Por todo ello, la fiscalía acusa al que fuera jefe de operaciones de la compañía, Francisco González Payno como autor material de un delito continuado contra los recursos materiales y el medio ambiente, pues cree que es el responsable de la decisión de realizar los vertidos contaminantes.

También acusa al presidente de la compañía, Blas Mezquita, y al resto del Consejo de Administración -Jesús Manuel Zaballa, Manuel Huerta, Julio García García, Víctor Manuel Guzman del Pino, Juan Hernández-Canut y Antonio Temes- como autores del citado delito, ya que considera que cometieron el ilícito por omisión, al ser conocedores de los hechos y no oponerse o prohibir los mismos.

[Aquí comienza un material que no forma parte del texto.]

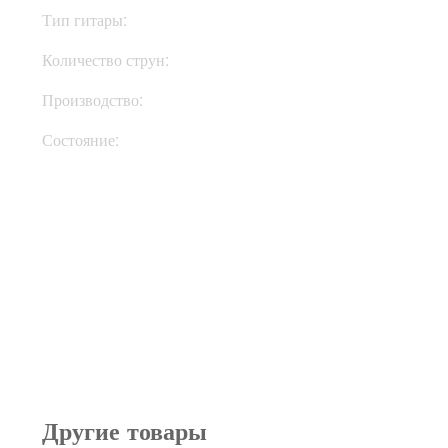
Тип гитары:
Электрогитары
Количество струн:
Шестиструнные
Производство:
Япония
Состояние:
Used
Другие товары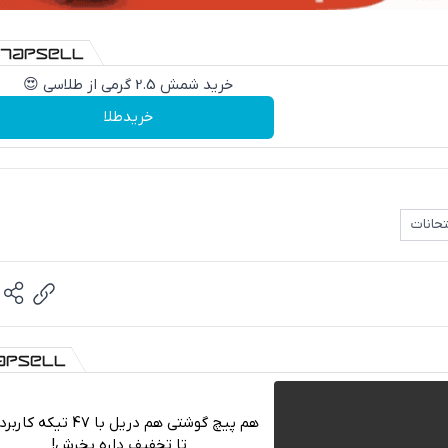
خرید شمش 2.5 گرمی از طلاسی 😍
خریدطلا
حانات
هم پیچ گوشتی هم دریل با 47 تیکه ک
تا تخفیف داره بخرش!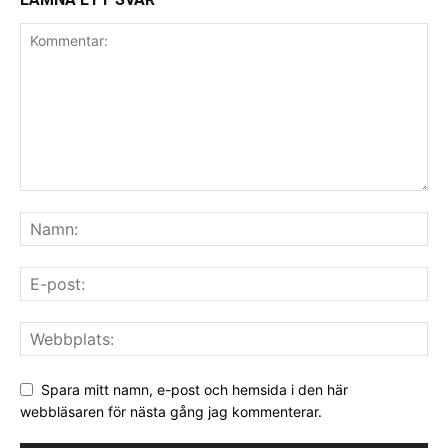
Spara mitt namn, e-post och hemsida i den här
webbläsaren för nästa gång jag kommenterar.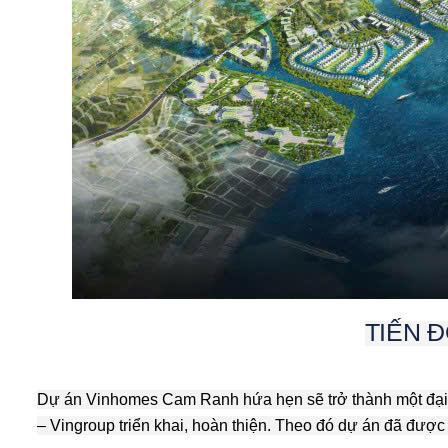
TIẾN 
Dự án Vinhomes Cam Ranh hứa hẹn sẽ trở thành một đại
– Vingroup triển khai, hoàn thiện. Theo đó dự án đã đượ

Además de la fiscalía, están personadas dos acusaciones particulares: Ecologistas en Acción, que se suma a la petición de la fiscalía, y la Abogacía del Estado, que pide para cada uno de los ocho acusados una pena de dos años y seis meses de prisión, multa de 10.200 euros e inhabilitación para ejercer actividad relacionada con vertidos durante dos años.

La indemnización solicitada por la Abogacía del Estado para que abonen de manera conjunta y solidaria los ocho acusados asciende a cincuenta millones de euros.